Sauce impériale? Ce type de presse libre a été un des principaux instruments utilisé par tous les gouvernements américains depuis l'extermination des Amérindiens jusqu'à nos jours. Le gouvernement américain et ses représentants ont soutenus une campagne sans précédent d'incitation à la violence et à l'insurrection dans les médias contrôlés par l'opposition. Le représentant du Vénézuéla à l'Organisation des États Américains (OEA) a dénoncé les déclarations de Roger Noriega qui disait que le gouvernement de George W. Bush accepterait les résultats d'un référendum révocatoire seulement dans le cas où le mandat du président Chavez serait révoqué.

Ce type d'arrogance illimitée peut paraitre incroyable pour quiconque n'est pas contaminé par le narcissisme officiel et les médias américains. Pourrions-nous rappeler les déclarations du secrétaire d'État adjoint Lorne Crame qui essayait d'expliquer les drastiques mesures employées contre le média indépendant en Irak (Al Jazeera). Ce sous-fifre déclarait: "Nous sommes extrêmement tolérants, mais l'incitation à la violence, c'est autre chose".

Le Vénézuéla a été un pays plus démocratique que les USA depuis que la majorité de la population à rejeté la fausse démocratie "made in USA" en 1998, fausse démocratie imposée par l'oligarchie locale.
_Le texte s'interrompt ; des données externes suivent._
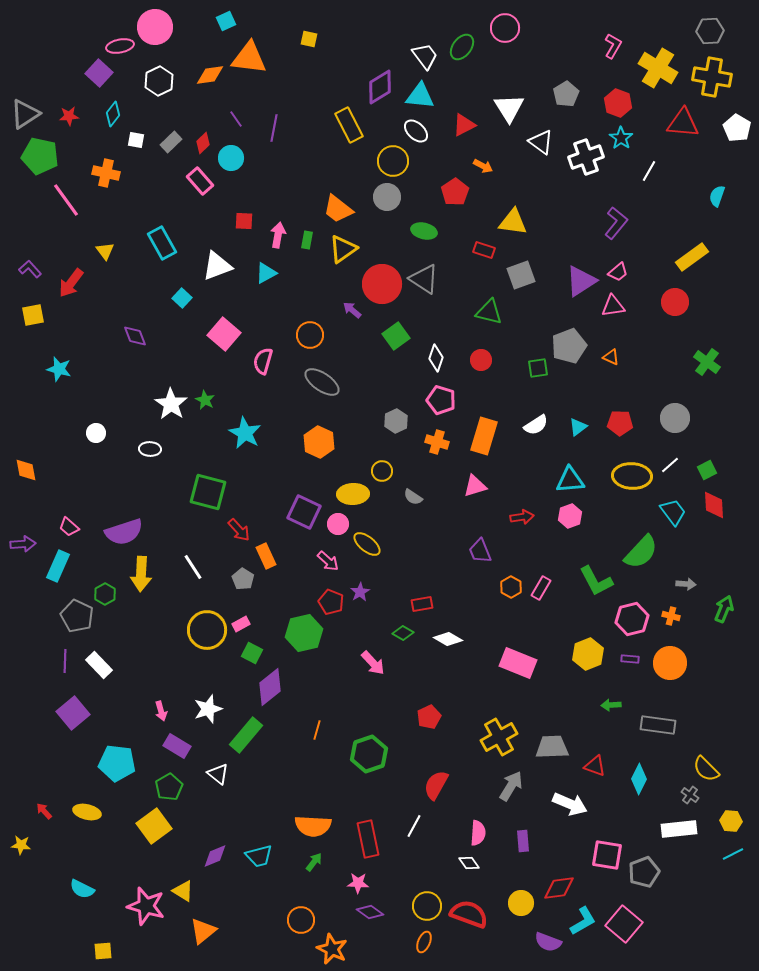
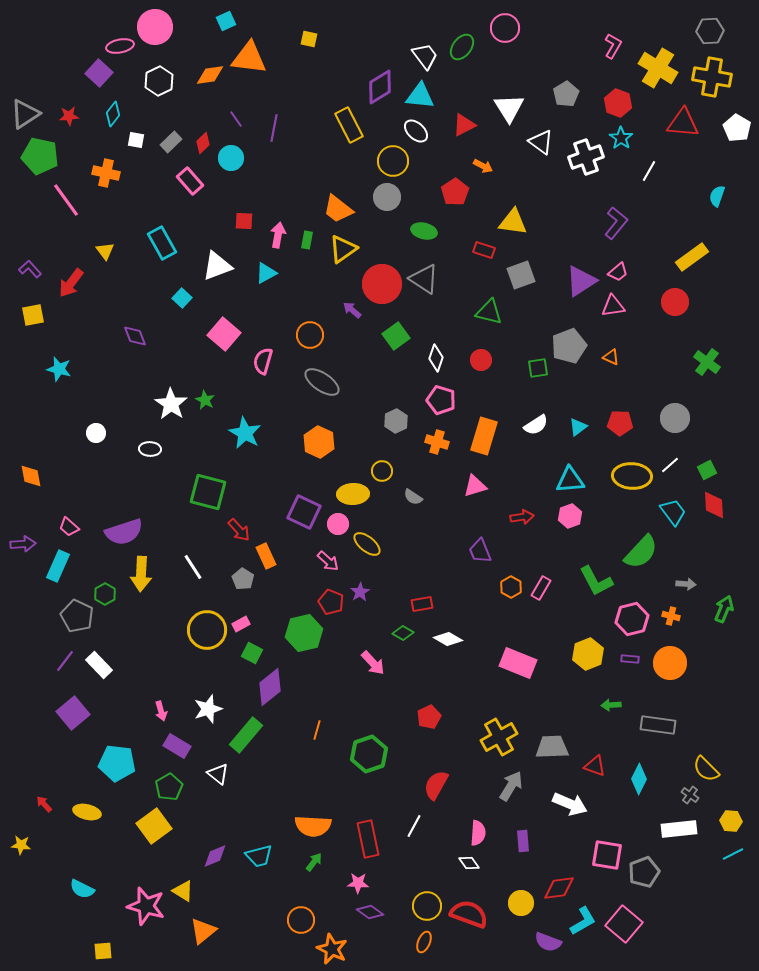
pink rectangle at (200, 181): moved 10 px left
orange diamond at (26, 470): moved 5 px right, 6 px down
purple line at (65, 661): rotated 35 degrees clockwise
red arrow at (44, 811): moved 7 px up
Le peuple ayant élu démocratiquement Hugo Chavez Frias comme président essaie de construire une démocratie propre à leurs aspirations, c'est à dire une démocratie participative.

Iran-Contra au Vénézuéla

L' expérience de la guerre prolongée au Nicaragua a été imposée au Vénézuéla par les mêmes personnes qui ont réussies à faire condamner les États-Unis de terrorisme par la cour internationale de justice en 1986. Powell, Cheney, Armitage, Abrams, Noriega, Rice, Maisto... Tous sont des ex-collaborateurs du gouvernement terroriste et illégal de Ronald Reagan appelé le charognard. Maintenant ces gens-là sont membres du gouvernement Bush.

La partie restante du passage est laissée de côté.